Column Chromatography of Crude po- and oo-DGEBF of
Isomers. Crude poDGEBF/ooDGEBF was purified by a standard
column chromatography procedure with a column volume of
approximately 1400 cm³. The stationary phase was 40−63 μm silica
for flash chromatography. The mobile phase was 35:65 ethyl acetate/
hexane. The total poDGEBF obtained was 10.9290 g (35.0 mmol,
total yield: 62%) (¹H NMR (C₆D₆, 400 MHz): δ 2.11−2.18 (m, 2H),
2.23−2.29 (m, 2H), 2.82−2.91 (m, 2H), 3.39−3.49 (m, 2H), 3.61−
3.67 (m, 2H), 4.00 (s, 2H), 6.54 (d, 1H, J = 8.4 Hz) 6.76−6.82 (m,
2H), 6.84−6.89 (m, 1H), 7.03−7.10 (m, 2H), and 7.12−7.18 (m,
overlap with residual solvent), and ooDGEBF obtained was 10.6628 g
(34.1 mmol, total yield: 52%) (¹H NMR (C₆D₆, 400 MHz): δ 2.14
(dd, 1H, J = 5.2, 2.4 Hz), 2.25 (dd, 1H, J = 5.2, 4.0 Hz), 2.83−2.88
(m, 1H), 3.45 (ddd, 1H, J = 11.2, 5.6, 2.0 Hz), 3.65 (dd, 1H, J = 11.2,
3.2 Hz), 4.26 (s, 1H), 6.56 (d, 1H, J = 8.0 Hz), 6.87 (t, 1H, J = 7.4
Hz), 7.06 (td, 1H, J = 11.1, 4.0 Hz), and 7.23 (dd, 1H, J = 7.2, 1.2
Hz).
Glass Slide Preparation.
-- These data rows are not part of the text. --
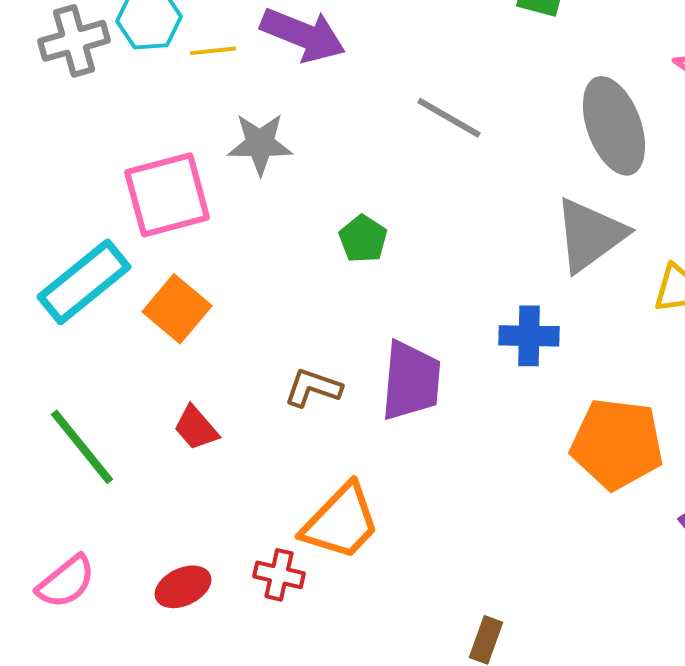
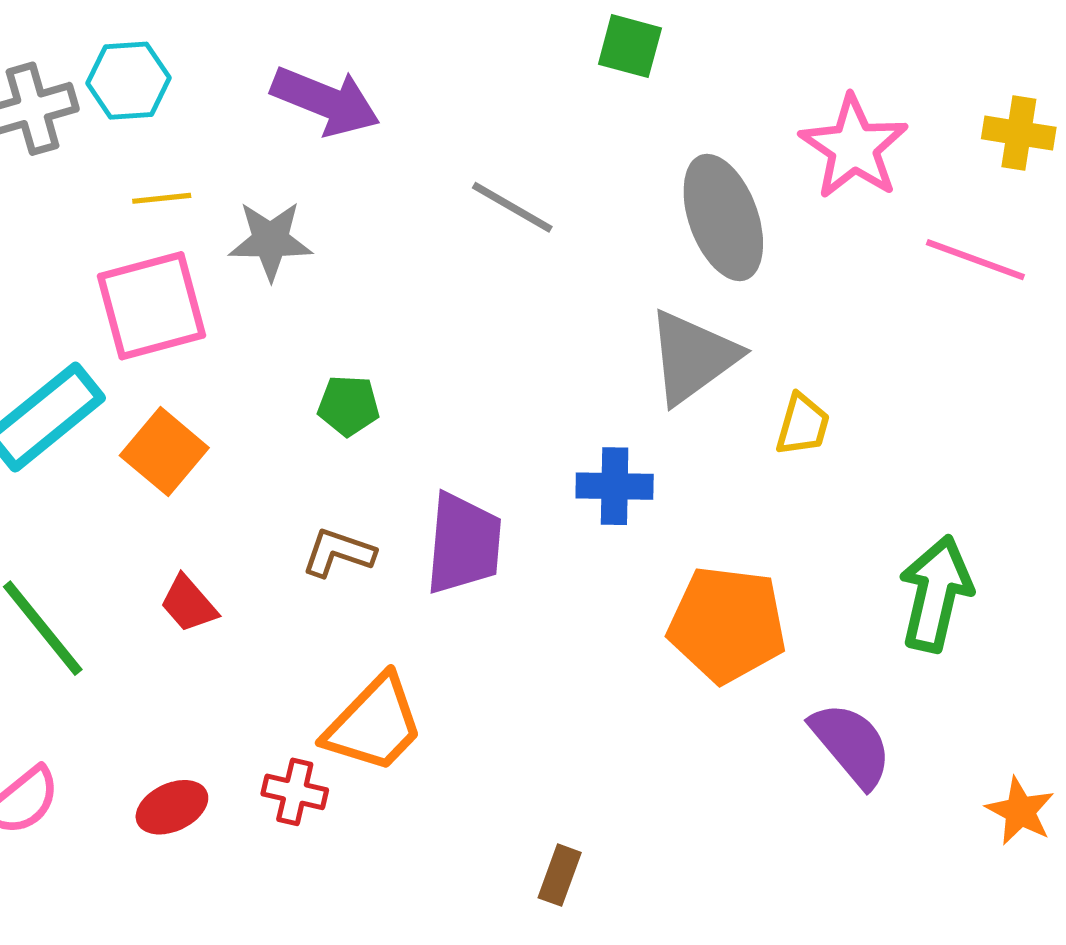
yellow line: (213, 51) -> (162, 198), moved
green pentagon: (363, 239) -> (348, 406), moved, turned -30

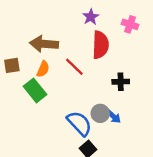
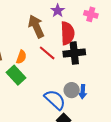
brown arrow: (44, 44) -> (36, 26), moved, turned 65
black cross: (121, 82) -> (74, 53), moved, size x1.5
blue arrow: (113, 116) -> (83, 92), turned 56

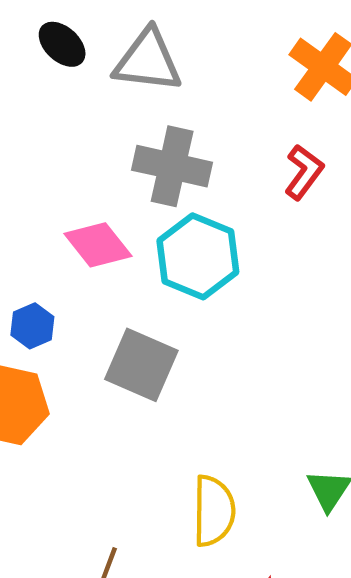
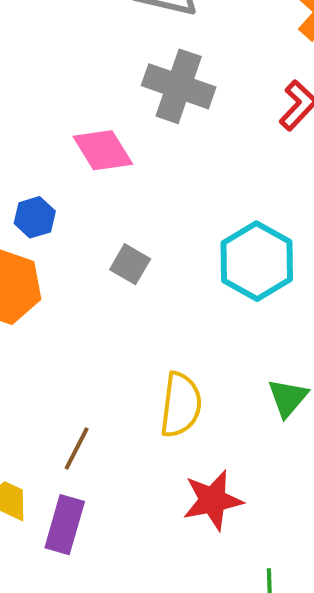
cyan hexagon: (198, 256) -> (257, 261), moved
gray square: (141, 365) -> (130, 264), size x0.6

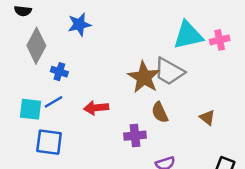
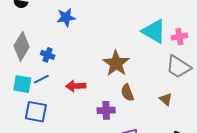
cyan triangle: (188, 35) -> (154, 31), turned 40
gray diamond: (36, 46) -> (22, 46), moved
gray trapezoid: (169, 71) -> (178, 67), moved

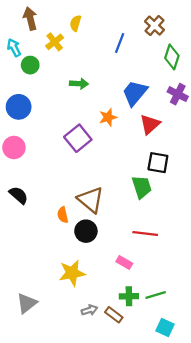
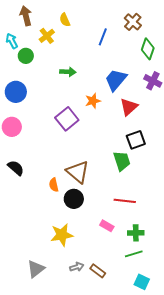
yellow semicircle: (75, 23) -> (65, 20), turned -40
black square: (158, 163) -> (136, 140), turned -30
green cross: (129, 296) -> (136, 233), moved
gray triangle: (27, 303) -> (36, 269), moved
Hydrogen peroxide was added with
care and gentle stirring to sulfuric acid in a 1:3 ratio to produce the
“piranha solution”. Slides (as supplied) were placed in the “piranha
solution” and left for 15 min before rinsing thoroughly with deionized
water. The treated slides were placed in a rack and dried at 50 °C in
an oven and stored there until use.
NIR Spectroscopy. NIR spectroscopy was performed on an
Ocean Optics NIRQuest 2500. Spectra were sampled using an
integration time of 10 ms and taking 100 scans to average. Sample
cells were prepared using a PTFE spacer between glass slides, fastened
together using a small amount of epoxy resin. For the molar extinction
coefficient determination with varied path length, different thicknesses
(approx. 0.55, 0.6, 0.8,, 0.85 mm) of PTFE were used to make the
cells. For degree of cure measurements, cells with a path length of
0.55−0.6 mm were used, and cure completed in a heated cell, using
the same cure schedule as that described in the subsequent section.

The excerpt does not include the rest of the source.